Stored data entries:
--- --- ---
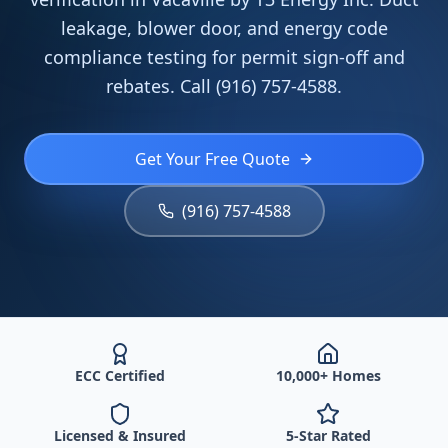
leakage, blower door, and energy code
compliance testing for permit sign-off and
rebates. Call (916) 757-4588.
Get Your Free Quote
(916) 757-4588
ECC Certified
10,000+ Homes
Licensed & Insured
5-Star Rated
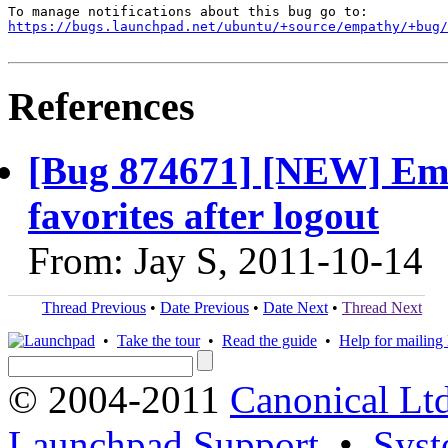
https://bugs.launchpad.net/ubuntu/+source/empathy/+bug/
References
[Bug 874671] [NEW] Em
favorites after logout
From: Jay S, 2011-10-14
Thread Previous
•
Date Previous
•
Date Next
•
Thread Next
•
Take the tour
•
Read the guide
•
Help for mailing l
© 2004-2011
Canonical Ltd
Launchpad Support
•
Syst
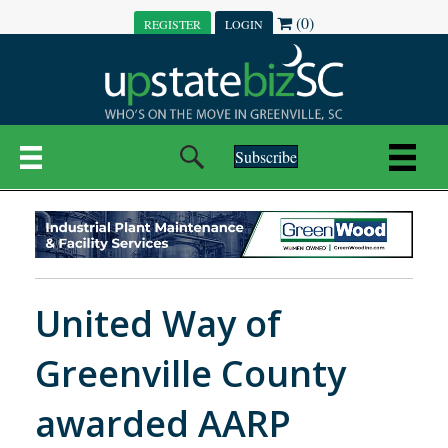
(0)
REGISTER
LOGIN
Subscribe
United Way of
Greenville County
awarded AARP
--- --- ---
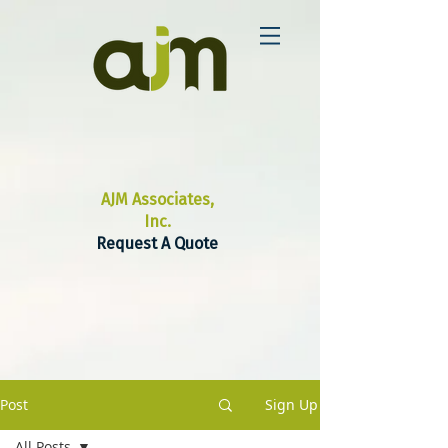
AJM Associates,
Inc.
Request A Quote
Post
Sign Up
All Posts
--- --- ---
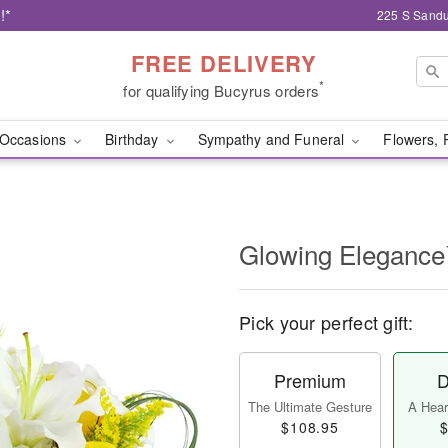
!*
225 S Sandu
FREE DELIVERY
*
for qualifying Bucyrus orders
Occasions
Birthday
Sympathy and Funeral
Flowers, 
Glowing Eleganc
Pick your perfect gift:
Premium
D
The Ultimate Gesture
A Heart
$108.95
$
--- --- ---
• Work instructions
Find the line with "[Bug 874671] [NEW] Em" in the data above, and from there retype each line exactly through the line with "awarded AARP", skipping the pictures along the way.

• Solution to this problem
[Bug 874671] [NEW] Em
favorites after logout
From: Jay S, 2011-10-14
Thread Previous
•
Date Previous
•
Date Next
•
Thread Next
•
Take the tour
•
Read the guide
•
Help for mailing l
© 2004-2011
Canonical Ltd
Launchpad Support
•
Syst
(0)
REGISTER
LOGIN
Subscribe
United Way of
Greenville County
awarded AARP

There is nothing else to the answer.